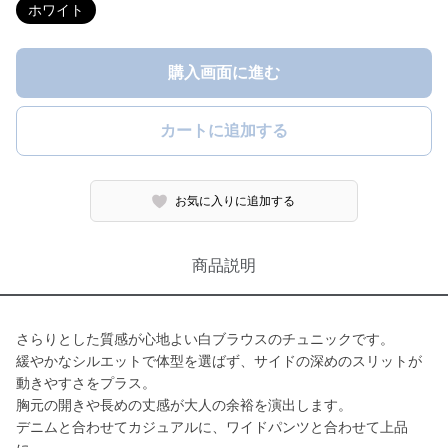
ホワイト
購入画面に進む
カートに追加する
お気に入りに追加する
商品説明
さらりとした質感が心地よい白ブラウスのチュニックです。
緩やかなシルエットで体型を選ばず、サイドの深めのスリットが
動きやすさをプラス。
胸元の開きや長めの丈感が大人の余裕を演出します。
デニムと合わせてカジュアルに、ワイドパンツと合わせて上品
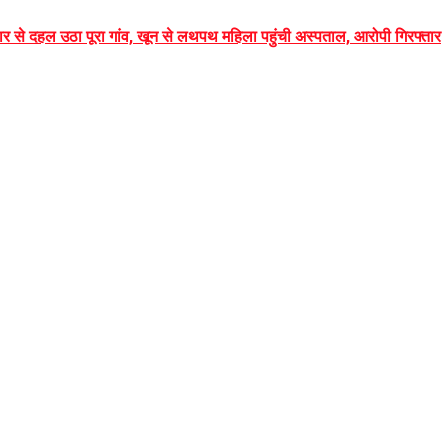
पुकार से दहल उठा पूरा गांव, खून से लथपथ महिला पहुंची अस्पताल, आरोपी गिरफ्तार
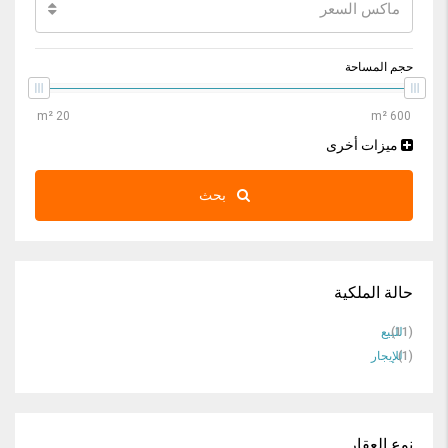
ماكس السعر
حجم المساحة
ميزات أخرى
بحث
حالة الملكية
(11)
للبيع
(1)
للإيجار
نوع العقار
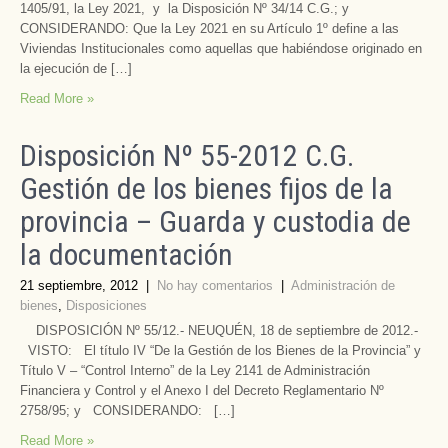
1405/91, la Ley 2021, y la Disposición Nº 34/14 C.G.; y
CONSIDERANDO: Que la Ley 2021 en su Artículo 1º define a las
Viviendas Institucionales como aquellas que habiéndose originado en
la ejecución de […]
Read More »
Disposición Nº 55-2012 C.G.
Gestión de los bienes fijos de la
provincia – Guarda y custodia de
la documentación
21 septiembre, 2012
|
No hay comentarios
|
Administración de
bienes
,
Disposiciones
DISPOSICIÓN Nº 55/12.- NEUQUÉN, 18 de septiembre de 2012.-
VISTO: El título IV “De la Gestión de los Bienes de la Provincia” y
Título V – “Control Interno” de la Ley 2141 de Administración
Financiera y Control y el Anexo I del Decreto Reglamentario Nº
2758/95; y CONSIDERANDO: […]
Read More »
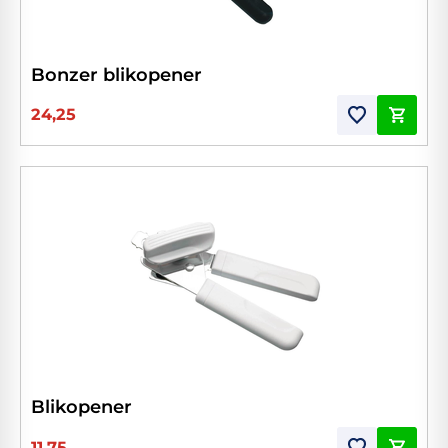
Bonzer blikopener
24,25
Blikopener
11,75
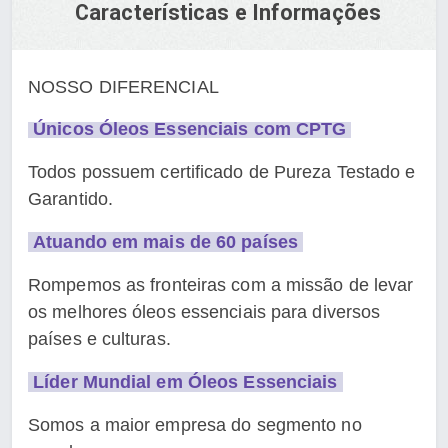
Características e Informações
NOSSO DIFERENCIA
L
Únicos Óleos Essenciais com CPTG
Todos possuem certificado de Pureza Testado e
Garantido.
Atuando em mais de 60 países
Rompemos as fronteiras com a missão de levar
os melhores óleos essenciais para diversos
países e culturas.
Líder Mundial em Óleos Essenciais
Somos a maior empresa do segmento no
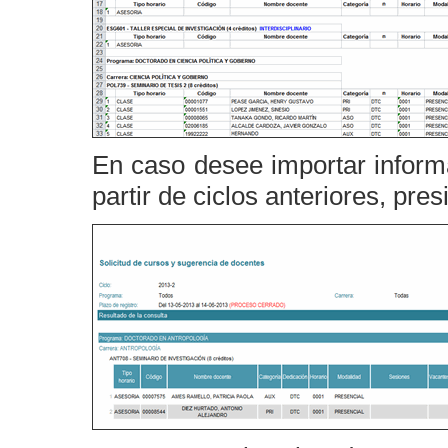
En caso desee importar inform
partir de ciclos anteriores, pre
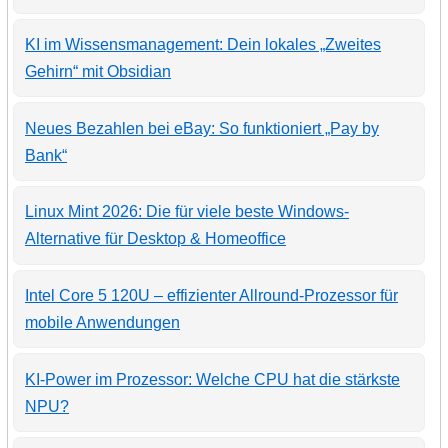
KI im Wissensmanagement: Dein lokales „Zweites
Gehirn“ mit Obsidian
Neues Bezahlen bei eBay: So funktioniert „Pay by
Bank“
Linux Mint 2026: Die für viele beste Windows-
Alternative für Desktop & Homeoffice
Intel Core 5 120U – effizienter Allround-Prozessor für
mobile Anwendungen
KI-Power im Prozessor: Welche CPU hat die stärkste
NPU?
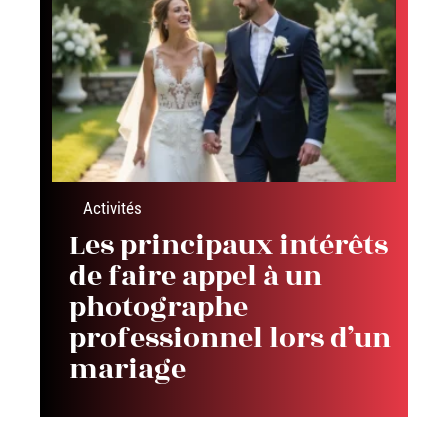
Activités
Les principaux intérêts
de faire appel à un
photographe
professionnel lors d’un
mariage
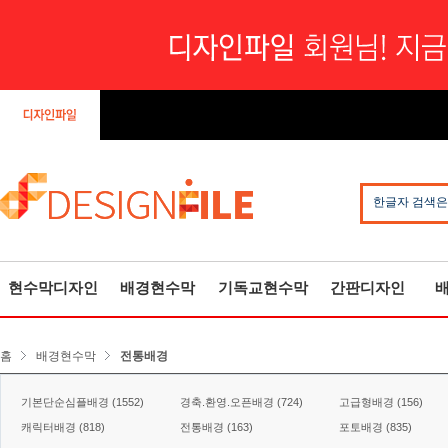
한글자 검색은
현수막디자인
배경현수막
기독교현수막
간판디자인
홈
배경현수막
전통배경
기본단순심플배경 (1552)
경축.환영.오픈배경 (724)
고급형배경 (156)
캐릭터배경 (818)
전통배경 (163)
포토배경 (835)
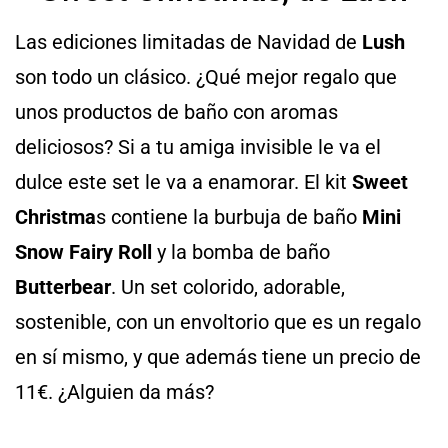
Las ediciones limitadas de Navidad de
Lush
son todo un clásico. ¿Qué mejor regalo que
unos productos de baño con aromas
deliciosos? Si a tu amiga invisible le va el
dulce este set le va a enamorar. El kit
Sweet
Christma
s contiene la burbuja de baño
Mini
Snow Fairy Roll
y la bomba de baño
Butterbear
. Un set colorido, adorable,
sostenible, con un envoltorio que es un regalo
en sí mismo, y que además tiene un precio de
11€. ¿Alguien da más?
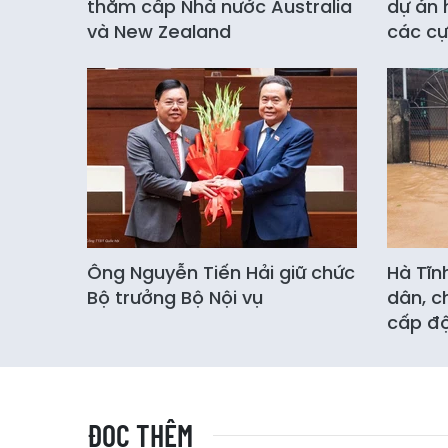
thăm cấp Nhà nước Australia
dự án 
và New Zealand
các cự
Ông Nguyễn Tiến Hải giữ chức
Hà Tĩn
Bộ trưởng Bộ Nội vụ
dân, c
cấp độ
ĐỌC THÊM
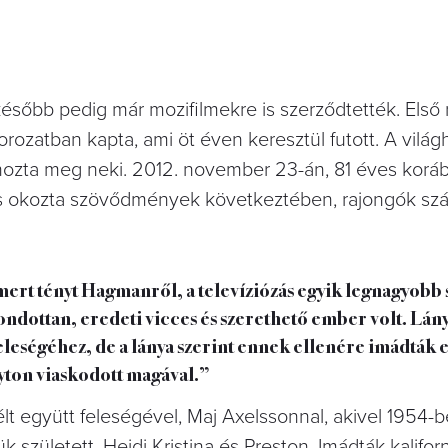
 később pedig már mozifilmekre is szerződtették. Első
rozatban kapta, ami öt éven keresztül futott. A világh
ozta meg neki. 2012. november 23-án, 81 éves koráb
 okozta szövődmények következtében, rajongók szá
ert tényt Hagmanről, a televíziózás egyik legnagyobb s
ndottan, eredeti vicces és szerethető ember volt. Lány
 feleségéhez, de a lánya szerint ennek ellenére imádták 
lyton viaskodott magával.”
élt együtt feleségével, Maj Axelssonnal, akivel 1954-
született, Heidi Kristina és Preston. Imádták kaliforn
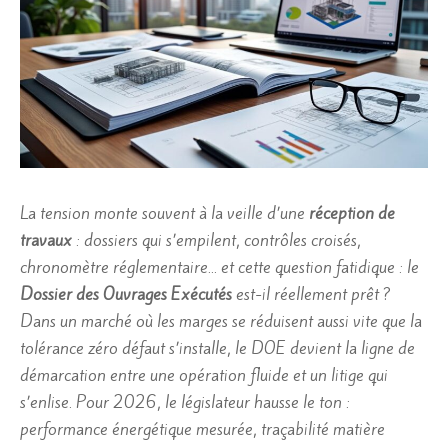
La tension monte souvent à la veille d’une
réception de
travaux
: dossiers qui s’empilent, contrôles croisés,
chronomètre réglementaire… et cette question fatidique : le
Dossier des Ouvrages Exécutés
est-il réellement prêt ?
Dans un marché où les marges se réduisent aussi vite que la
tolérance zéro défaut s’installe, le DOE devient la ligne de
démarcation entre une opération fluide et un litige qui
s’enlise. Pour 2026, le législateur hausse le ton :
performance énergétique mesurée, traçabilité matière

> _WORK ITEM_: Please copy the lines above exactly, starting at the line that holds "NOSSO DIFERENCIA" and ending at the line that holds "Las ediciones limitadas de Navidad de"; include both, but no pictures.

> _TASK RESULT_:
NOSSO DIFERENCIA
L
Únicos Óleos Essenciais com CPTG
Todos possuem certificado de Pureza Testado e
Garantido.
Atuando em mais de 60 países
Rompemos as fronteiras com a missão de levar
os melhores óleos essenciais para diversos
países e culturas.
Líder Mundial em Óleos Essenciais
Somos a maior empresa do segmento no
En caso desee importar inform
partir de ciclos anteriores, pre
KI im Wissensmanagement: Dein lokales „Zweites
Gehirn“ mit Obsidian
Neues Bezahlen bei eBay: So funktioniert „Pay by
Bank“
Linux Mint 2026: Die für viele beste Windows-
Alternative für Desktop & Homeoffice
Intel Core 5 120U – effizienter Allround-Prozessor für
mobile Anwendungen
KI-Power im Prozessor: Welche CPU hat die stärkste
NPU?
Activités
Les principaux intérêts
de faire appel à un
photographe
professionnel lors d’un
mariage
한글자 검색은
현수막디자인
배경현수막
기독교현수막
간판디자인
홈
배경현수막
전통배경
기본단순심플배경 (1552)
경축.환영.오픈배경 (724)
고급형배경 (156)
캐릭터배경 (818)
전통배경 (163)
포토배경 (835)
Las ediciones limitadas de Navidad de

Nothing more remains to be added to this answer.